While I was asserting the facts with increasing anger, and they were amusing themselves with a hundred-and-one ridiculous reasons for disbelieving me, Lady Saffren Waldon came. She had, as usual, attracted to herself able assistance; a settler’s ox-cart brought her belongings, and she and her maid rode in hammocks borne by porters impressed from heaven knew where. It was not far from the station, but she was the type of human that can not be satisfied with meek beginnings. That type is not by any means always female, but the women, are the most determined on their course, and come the biggest croppers on occasion.
She was determined now, mistress of the situation and of her plans. She left to her maid the business of quarreling about accommodations; (there was little left to choose from, and all was bare and bad); dismissed the obsequious settler and his porters with perfunctory thanks that left him no excuse for lingering, and came along the veranda straight toward us with the smile of old acquaintance, and such an air of being perfectly at ease that surprise was disarmed, and the rudeness we all three intended died stillborn.
“What do you think of the country?” she asked. “Men like it as a rule. Women detest it, and who can blame them? No, comfort—no manners—no companionship—no meals fit to eat—no amusement! Have you killed anything or anybody yet? That always amuses a man!”
We rose to make room for her and I brought her a chair. There was nothing else one could do. There is almost no twilight in that part of East Africa; until dark there is scarcely a hint that the day is waning. She sat with us for twenty or thirty minutes making small talk, her maid watching us from a window above, until the sun went down with almost the suddenness of gas turned off, and in a moment we could scarcely see one another’s faces.

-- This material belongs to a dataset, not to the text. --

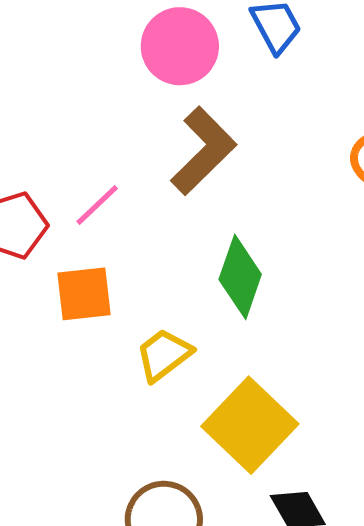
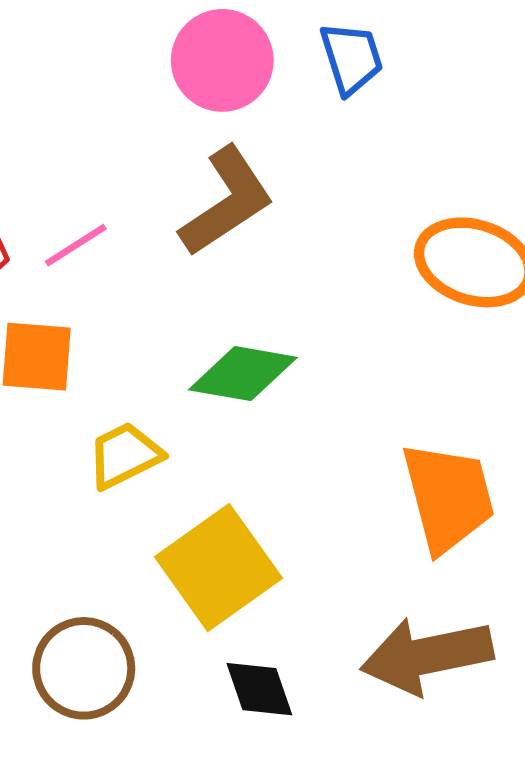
green diamond: (240, 277) -> (243, 374), turned 70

Then came the proprietor to the door, with his best ex-missionary air of knowledge of all earth’s ways, their reason and their trend.

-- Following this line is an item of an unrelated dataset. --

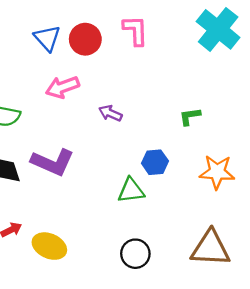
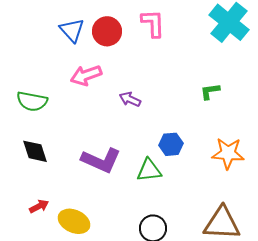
green L-shape: (190, 116) -> (210, 91), moved
purple L-shape: (53, 162) -> (101, 160), moved

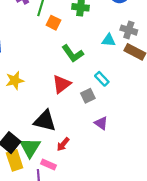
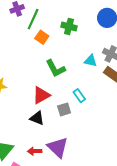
black triangle: (45, 121) -> (37, 118), moved, size x0.7
purple triangle: (101, 123) -> (58, 147), moved, size x1.6
red arrow: (63, 144) -> (35, 151), turned 40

“All in!” he called. “All inside at once! No guest is allowed after dark on the veranda! All inside! Supper presently!”
“Pah!” remarked Lady Saffren Waldon, rising. “What is it about some men that makes one’s blood boil? I suppose we must go in.”
She came nearer until she stood between the three of us, so close that I could see her diamond-hard eyes and hear the suppressed breathing that I suspected betrayed excitement.